• _RECORDS PROVIDED_:
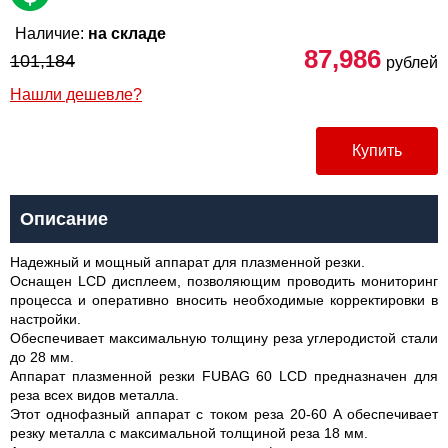
Наличие:
на складе
87,986
101,184
рублей
Нашли дешевле?
Купить
Описание
Надежный и мощный аппарат для плазменной резки.
Оснащен LCD дисплеем, позволяющим проводить мониторинг
процесса и оперативно вносить необходимые корректировки в
настройки.
Обеспечивает максимальную толщину реза углеродистой стали
до 28 мм.
Аппарат плазменной резки FUBAG 60 LCD предназначен для
реза всех видов металла.
Этот однофазный аппарат с током реза 20-60 A обеспечивает
резку металла с максимальной толщиной реза 18 мм.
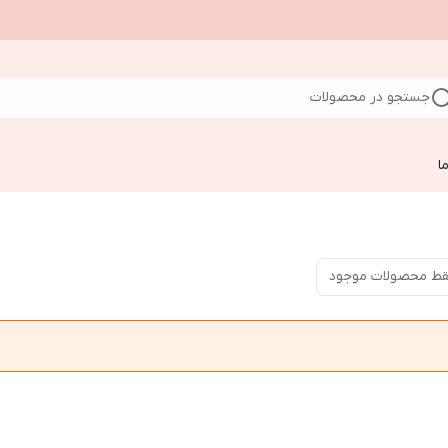
جستجو در محصولات
ا
ط محصولات موجود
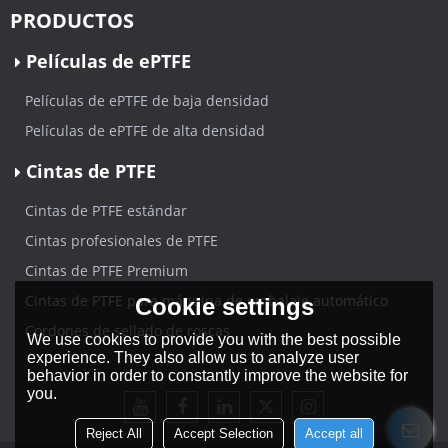
PRODUCTOS
Películas de ePTFE
Películas de ePTFE de baja densidad
Películas de ePTFE de alta densidad
Cintas de PTFE
Cintas de PTFE estándar
Cintas profesionales de PTFE
Cintas de PTFE Premium
Cintas de PTFE para máquina de embalaje automático
Cookie settings
Cordones de sellado de roscas
We use cookies to provide you with the best possible
experience. They also allow us to analyze user
behavior in order to constantly improve the website for
you.
Reject All
Accept Selection
Accept all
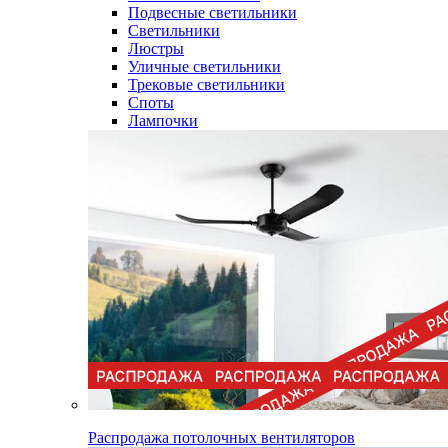
Подвесные светильники
Светильники
Люстры
Уличные светильники
Трековые светильники
Споты
Лампочки
Распродажа потолочных вентиляторов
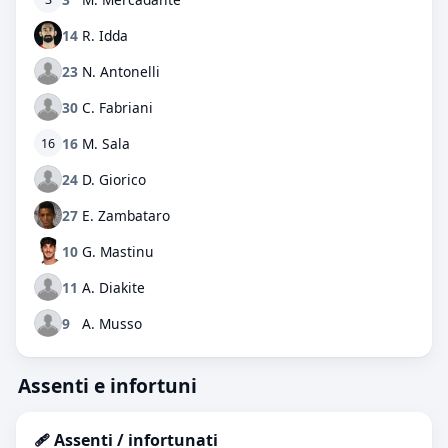
14
R. Idda
23
N. Antonelli
30
C. Fabriani
16
M. Sala
16
24
D. Giorico
27
E. Zambataro
10
G. Mastinu
11
A. Diakite
9
A. Musso
Assenti e infortuni
🩹 Assenti / infortunati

• _WHAT YOU WILL DO_:
Find "плазменной" in the data above. Report each line where it appears.

• _TASK SOLUTION_:
Надежный и мощный аппарат для плазменной резки.
Аппарат плазменной резки FUBAG 60 LCD предназначен для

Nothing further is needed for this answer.